Abigail Doyle
M.A. Student
Contact
Department of History
Email: abdoyle@clemson.edu
Education
M.A., Clemson University (2021)
Research Interests
Early and Colonial North America; Colonial Lower South; Slavery, Gender, Women, Cultural,Economic/Business
Abigail Doyle is a second year MA student in history and is a research assistant on the Woodland Cemetery Project at Clemson University. Her current research project on the Woodland Cemetery is to create and update records of the faculty buried in the cemetery and to co-work with the other side of the cemetery project that is covering the unmarked burial grounds of enslaved people and convict laborers.
Abigail’s research interests include Colonial South Carolina, slavery, women and gender, and agriculture.

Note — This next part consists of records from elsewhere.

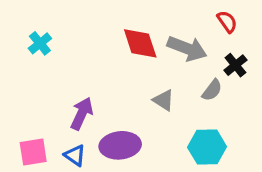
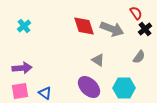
black cross: (235, 65) -> (145, 29), moved
gray semicircle: (212, 90) -> (139, 57), moved
purple arrow: (82, 114) -> (22, 68), moved, turned 60
purple ellipse: (120, 145) -> (89, 87), moved, turned 50

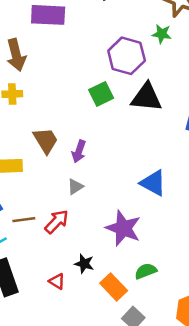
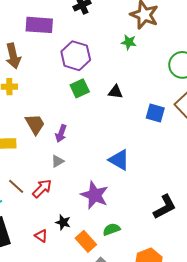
purple hexagon: (127, 56) -> (76, 56), moved
black triangle: (147, 97) -> (116, 92), size x0.6
brown line: (24, 220) -> (16, 186), turned 48

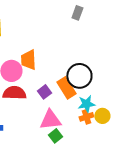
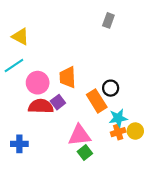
orange trapezoid: (28, 60) -> (68, 77), moved
black circle: (79, 76) -> (111, 88), size x0.6
purple square: (44, 92) -> (58, 102), moved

Her MA thesis is focusing on two eighteenth century female planters, Ann Drayton and Eliza Lucas Pinckney, to show that women were agents of slavery and colonialism. Eliza Lucas Pinckney especially changed the dynamics of the Colonial World in her pursuits in agricultural experimentation that transformed indigo into one of South Carolina’s most lucrative exports. Her thesis also focuses on the life of an enslaved carpenter named Quash, to reveal a remarkable tale of enslavement and freedom in Colonial South Carolina.
She received her undergraduate degrees from Clemson University in History and Secondary education with a social studies emphasis and will be a teacher once she graduates the MA program. She is also the 2022-2023 president of the History Graduate Student Association.